7.4. Transforming

Data scientists transform dataframe columns when they need to change each value in a feature in the same way. For example, if a feature contains heights of people in feet, a data scientist might want to transform the heights to centimeters. In this section, we’ll introduce apply, an operation that transforms columns of data using a user-defined function.

baby = pd.read_csv('babynames.csv')
baby
Name Sex Count Year
0 Liam M 19659 2020
1 Noah M 18252 2020
2 Oliver M 14147 2020
... ... ... ... ...
2020719 Verona F 5 1880
2020720 Vertie F 5 1880
2020721 Wilma F 5 1880

2020722 rows × 4 columns

In the baby names New York Times article [Williams, 2021], Pamela mentions that names starting with the letter “L” and “K” became popular after 2000. On the other hand, names starting with the letter “J” peaked in popularity in the 1970s and 1980s and have dropped off in popularity since. We can verify these claims using the baby dataset.

We approach this problem using the following steps:

  1. Transform the Name column into a new column that contains the first letters of each value in Name.

  2. Group the dataframe by the first letter and year.

  3. Aggregate the name counts by summing.
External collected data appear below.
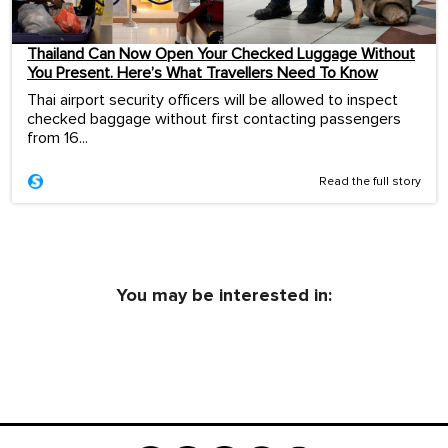
Thailand Can Now Open Your Checked Luggage Without
You Present. Here’s What Travellers Need To Know
Thai airport security officers will be allowed to inspect
checked baggage without first contacting passengers
from 16...
Read the full story
You may be interested in:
To complete the first step, we’ll apply a function to the Name column.

7.4.1. Apply

pd.Series objects contain an .apply() method that takes in a function and applies it to each value in the series. For instance, to find the lengths of each name, we apply the len function.

names = baby['Name']
names.apply(len)
0          4
1          4
2          6
          ..
2020719    6
2020720    6
2020721    5
Name: Name, Length: 2020722, dtype: int64

To extract the first letter of each name, define a custom function and pass it into .apply().
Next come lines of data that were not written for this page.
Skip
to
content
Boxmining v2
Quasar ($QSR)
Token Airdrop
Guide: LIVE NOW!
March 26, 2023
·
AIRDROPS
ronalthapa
# The argument to the function is an individual value in the series. 
def first_letter(string):
    return string[0]

names.apply(first_letter)
0          L
1          N
2          O
          ..
2020719    V
2020720    V
2020721    W
Name: Name, Length: 2020722, dtype: object

Using .apply() is similar to using a for loop. The code above is roughly equivalent to writing:

result = []
for name in names:
    result.append(first_letter(name))

Now, we can assign the first letters to a new column in the dataframe:

letters = baby.assign(Firsts=names.apply(first_letter))
letters
Name Sex Count Year Firsts
0 Liam M 19659 2020 L
1 Noah M 18252 2020 N
2 Oliver M 14147 2020 O
... ... ... ... ... ...
2020719 Verona F 5 1880 V
2020720 Vertie F 5 1880 V
2020721 Wilma F 5 1880 W

2020722 rows × 5 columns

Note

To create a new column in a dataframe, you might also encounter this syntax:

baby['Firsts'] = names.apply(first_letter)

This mutates the baby table by adding a new column called Firsts. In the code above, we use .assign() which doesn’t mutate the baby table itself; it creates a new dataframe instead. Mutating dataframes isn’t wrong but can be a common source of bugs. Because of this, we’ll mostly use .assign() in this book.

Now, we can use the letters dataframe to see the popularity of first letters over time.

letter_counts = (letters
 .groupby(['Firsts', 'Year'])
 ['Count']
 .sum()
 .reset_index()
)
letter_counts
Firsts Year Count
0 A 1880 16740
1 A 1881 16257
2 A 1882 18790
... ... ... ...
3638 Z 2018 55996
3639 Z 2019 55293
3640 Z 2020 54011

3641 rows × 3 columns

(letter_counts
 .loc[letter_counts['Firsts'] == 'L']
 .plot('Year', 'Count')
)
plt.title('Popularity of "L" names');
../../_images/pandas_transforming_14_0.svg

The plot shows that “L” names were popular in the 1960s, dipped in the decades after, but have indeed resurged in popularity after 2000.

What about “J” names?

(letter_counts
 .loc[letter_counts['Firsts'] == 'J']
 .plot('Year', 'Count')
)
plt.title('Popularity of "J" names');
../../_images/pandas_transforming_16_0.svg

The NYT article says that “J” names were popular in the 1970s and 80s. The plot agrees, and also shows that they have become less popular after 2000.

7.4.2. The Price of Apply

The power of .apply() is its flexibility—you can call it with any function that takes in a single data value and outputs a single data value.

Its flexibility has a price, though. Using .apply() can be slow, since pandas can’t optimize arbitrary functions. For example, using .apply() for numeric calculations is much slower than using vectorized operations directly on pd.Series objects:

%%timeit

# Calculate the decade using vectorized operators
baby['Year'] // 10 * 10
15 ms ± 254 µs per loop (mean ± std. dev. of 7 runs, 100 loops each)
%%timeit

def decade(yr):
    return yr // 10 * 10

# Calculate the decade using apply
baby['Year'].apply(decade)
518 ms ± 10.9 ms per loop (mean ± std. dev. of 7 runs, 1 loop each)

The version using .apply() is more than 30 times slower! For numeric operations in particular, we recommend operating on pd.Series objects directly.